Advanced Automated Text Summarization System

Overview

This project provides an advanced text summarization system that supports multiple types of documents (news articles, scientific papers, legal documents) and offers both extractive and abstractive summarization techniques. It features a user-friendly web interface, multi-language support, and advanced evaluation metrics.

Streamlit View

Deploy and interact with the project live using Streamlit, allowing users to experience the summarization capabilities in real-time.

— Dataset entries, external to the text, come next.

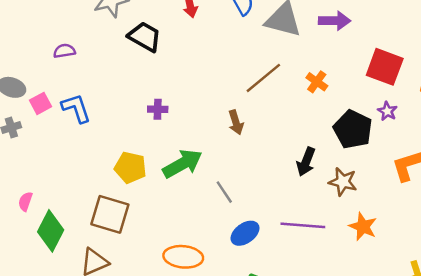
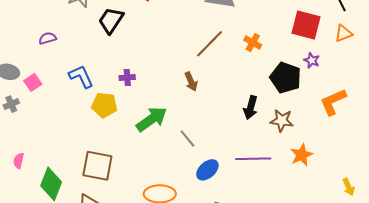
black trapezoid: (145, 37) -> (111, 20), turned -80
blue L-shape: (76, 108) -> (81, 77), moved
yellow pentagon: (130, 168) -> (104, 105), moved
pink semicircle: (25, 201) -> (19, 161), moved
orange star: (363, 227) -> (302, 155), turned 30

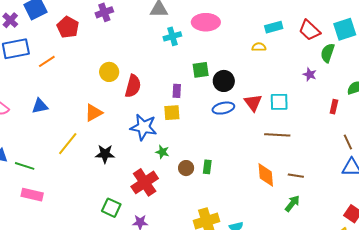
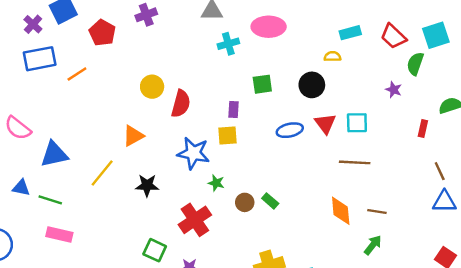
black circle: (224, 81) -> (312, 85), moved
blue triangle: (40, 106) -> (54, 154), moved, size x1.4
green rectangle: (207, 167) -> (270, 201), turned -56

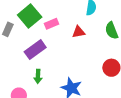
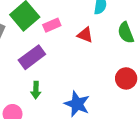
red triangle: (79, 32) -> (85, 35), turned 32

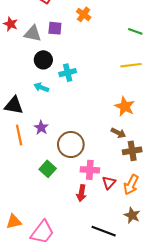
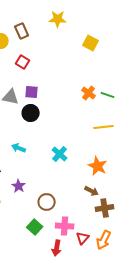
orange cross: (84, 14) -> (89, 93), moved
black circle: (43, 60) -> (31, 113), moved
cyan cross: (68, 73) -> (60, 154), moved, turned -35
brown circle: (71, 144) -> (47, 202), size x0.7
green square: (48, 169) -> (35, 227), moved

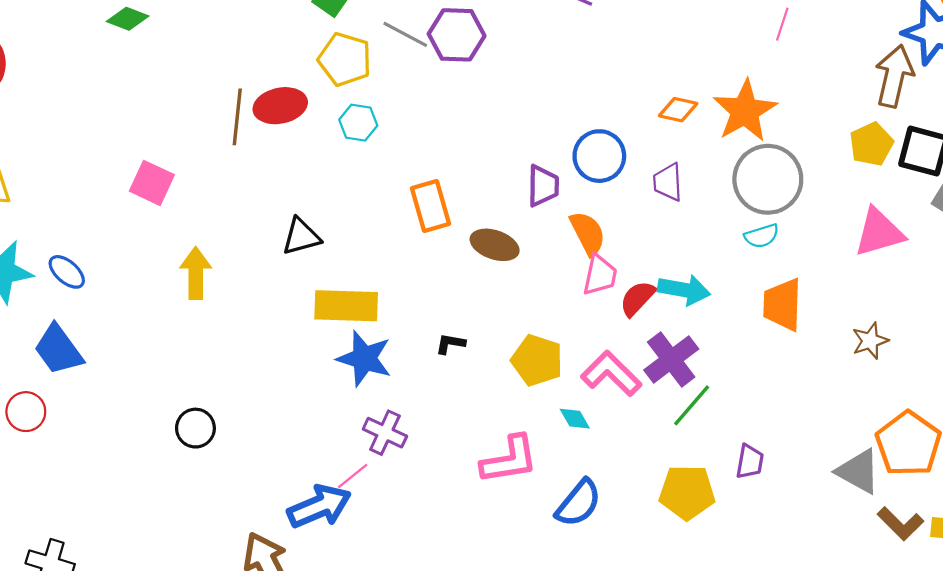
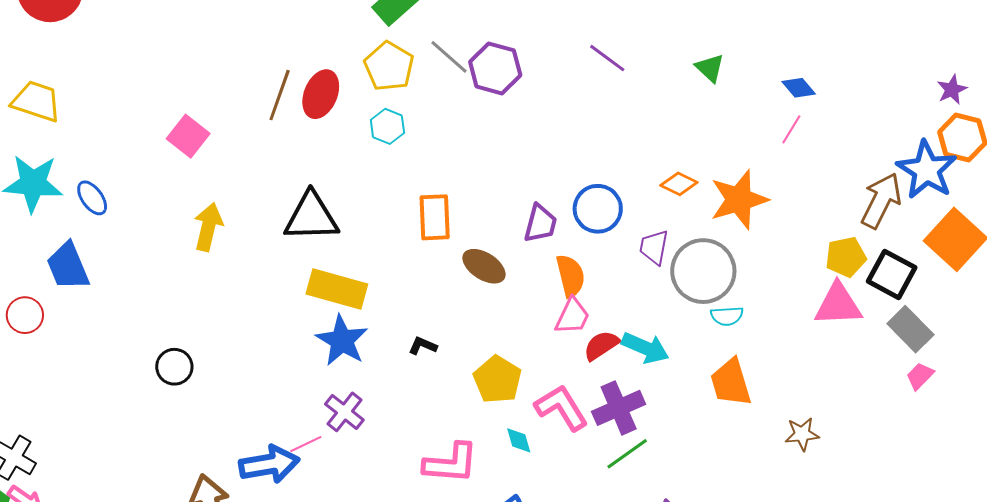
red ellipse: (280, 106) -> (321, 94), turned -69
gray circle: (768, 179) -> (703, 271), moved
pink triangle: (879, 232) -> (838, 304), moved
black triangle: (301, 237) -> (311, 217), size x1.5
orange trapezoid: (782, 305) -> (731, 382), turned -32

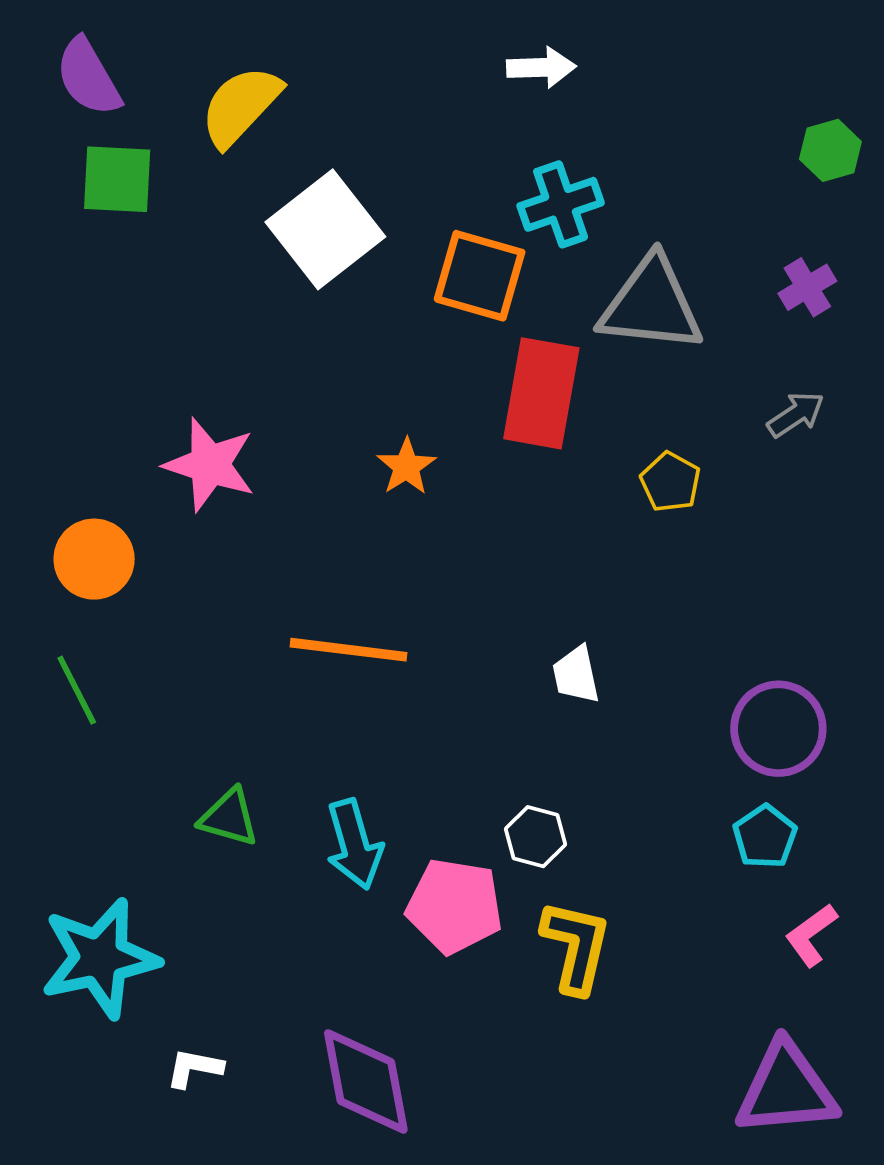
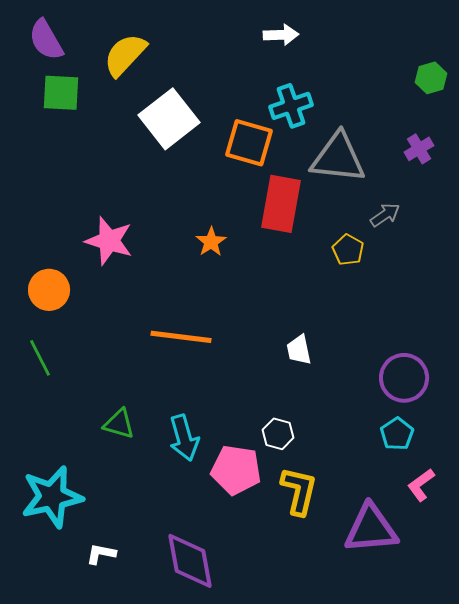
gray arrow: (796, 414) -> (385, 215), moved
purple triangle: (786, 1089) -> (371, 529), moved

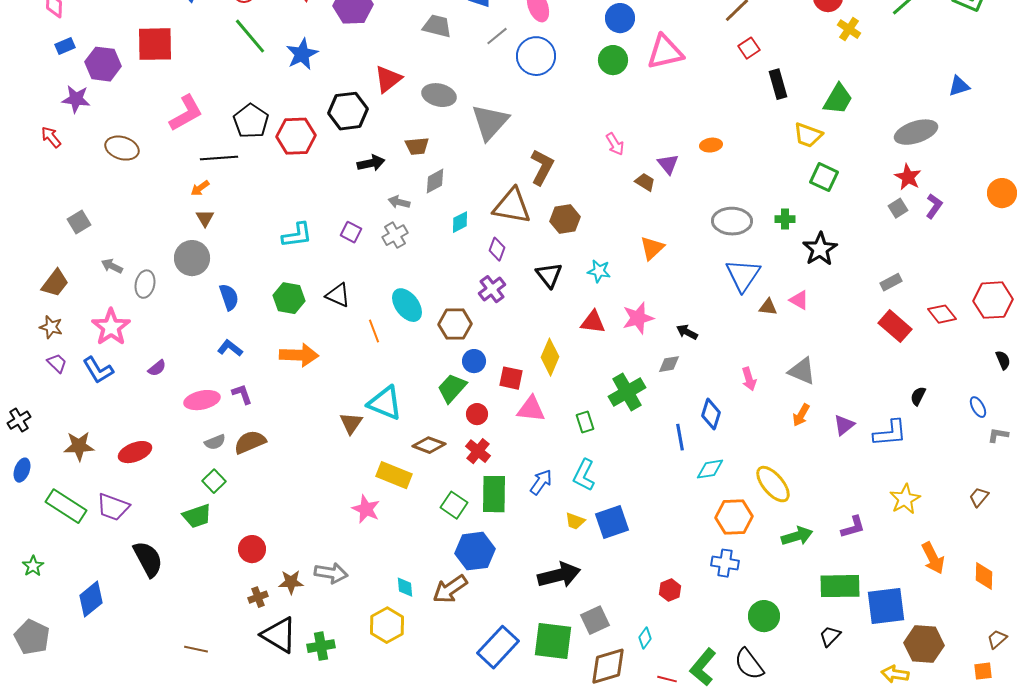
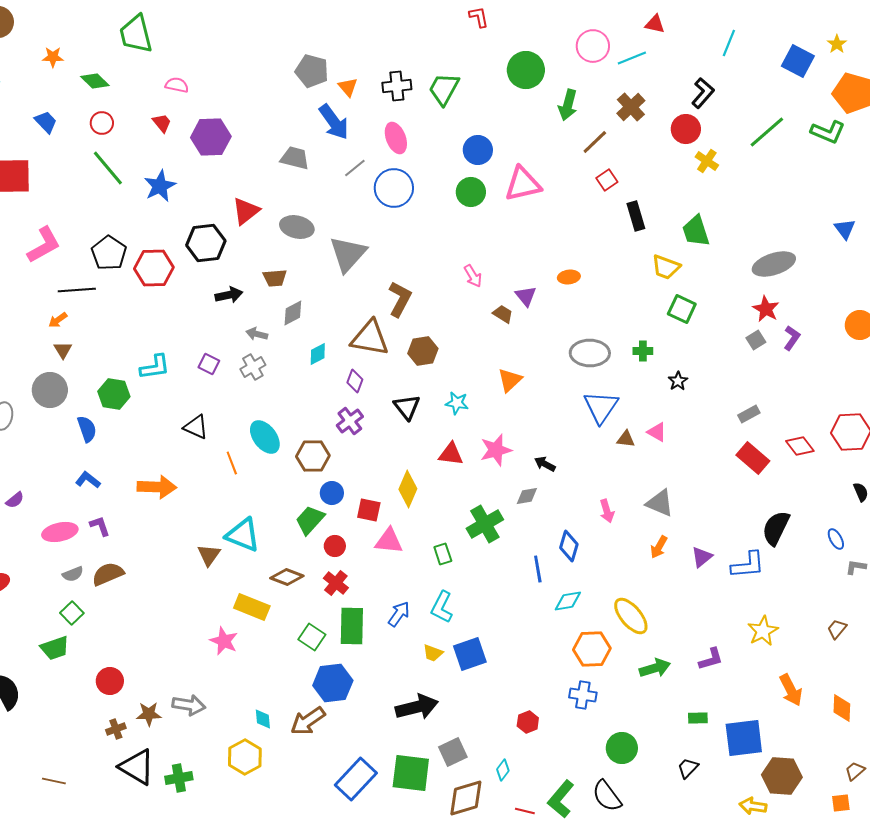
blue triangle: (959, 86) -> (845, 229), moved, turned -50
green trapezoid: (838, 99) -> (696, 231), turned 132
black star: (820, 249) -> (678, 381), size x0.6
green hexagon: (289, 298) -> (114, 394), moved
black semicircle: (918, 396) -> (776, 528), size x1.8
green rectangle: (840, 586) -> (698, 718), size x0.5

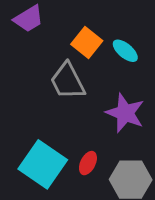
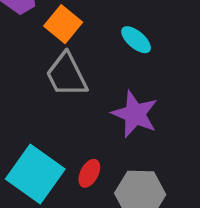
orange square: (87, 43) -> (63, 24), moved

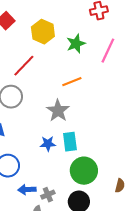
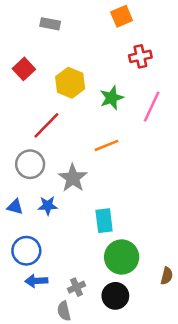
gray star: (58, 111) -> (73, 178), moved
blue star: (48, 144) -> (48, 206), moved
blue arrow: (27, 190) -> (36, 281), moved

Check the deployed and interactive project here.

  1. Upload a document through the Streamlit interface.
  2. Select the type of summarization (extractive, abstractive, or hybrid).
  3. Generate the summary and view the results along with evaluation metrics.
  4. Customize the summary length and focus as needed.
  5. Use the interactive visualization tools to explore key sentences and their importance.

Features

  • Multi-Type Document Handling: Summarize various document types with adaptable preprocessing pipelines.
  • Hybrid Summarization Approach: Integrates extractive (BERTSUM) and abstractive (T5, BART, Pegasus) techniques.
  • Contextual Understanding: Incorporates topic modeling for better contextual understanding.
  • User Interface: Streamlit-based web interface for document upload and summary generation.
  • Evaluation Metrics: Detailed evaluation using ROUGE, BLEU, and METEOR scores.
  • Multi-Language Support: Summarization in multiple languages using multilingual models.

Folder Structure

  • data/: Contains raw and processed datasets.
    • raw/: Original datasets categorized by document type.
    • processed/: Preprocessed datasets ready for model training.
  • models/: Stores pre-trained and fine-tuned models.
    • extractive/: Models for extractive summarization.
    • abstractive/: Models for abstractive summarization.
    • hybrid/: Combined models for hybrid summarization.
  • notebooks/: Jupyter notebooks for data preprocessing and model training.
  • src/: Source code for data processing, model training, evaluation, and interface.
    • data/: Scripts for data loading, preprocessing, and topic modeling.
    • models/: Summarization model scripts.
    • evaluation/: Scripts for evaluation metrics.
    • interface/: Streamlit app and utility scripts.
    • visualization/: Scripts for visualizing summaries and highlighting sentences.
  • tests/: Unit tests for data processing, models, evaluation, and interface.
  • requirements.txt: List of dependencies.
  • README.md: Project documentation.
  • .gitignore: Git ignore file.

Installation

  1. Clone the repository:
    git clone https://github.com/yourusername/advanced_text_summarization.git
    cd advanced_text_summarization
  2. Create a virtual enviorment and activate it:
    python3 -m venv venv
    source venv/bin/activate
  3. Install the required dependencies:
    pip install -r requirements.txt
    

Usage

  1. Data Preprocessing:
  • Run the data preprocessing notebook to prepare the datasets:
    jupyter notebook notebooks/data_preprocessing.ipynb
  1. Model Training:
  • Train the extractive, abstractive and hybrid models using the respective notebooks.
    jupyter notebook notebooks/extractive_model_training.ipynb
    jupyter notebook notebooks/abstractive_model_training.ipynb
    jupyter notebook notebooks/hybrid_model_training.ipynb
  1. Running the Interface:
  • Start the streamlit app to interact with the summarization system.
    streamlit run src/interface/app.py

Evalution

  • Evaluate the performance of the summarization models using the provided evaluation scripts.
    python src/evaluation/rouge.py
    python src/evaluation/bleu.py
    

Thank you for visiting.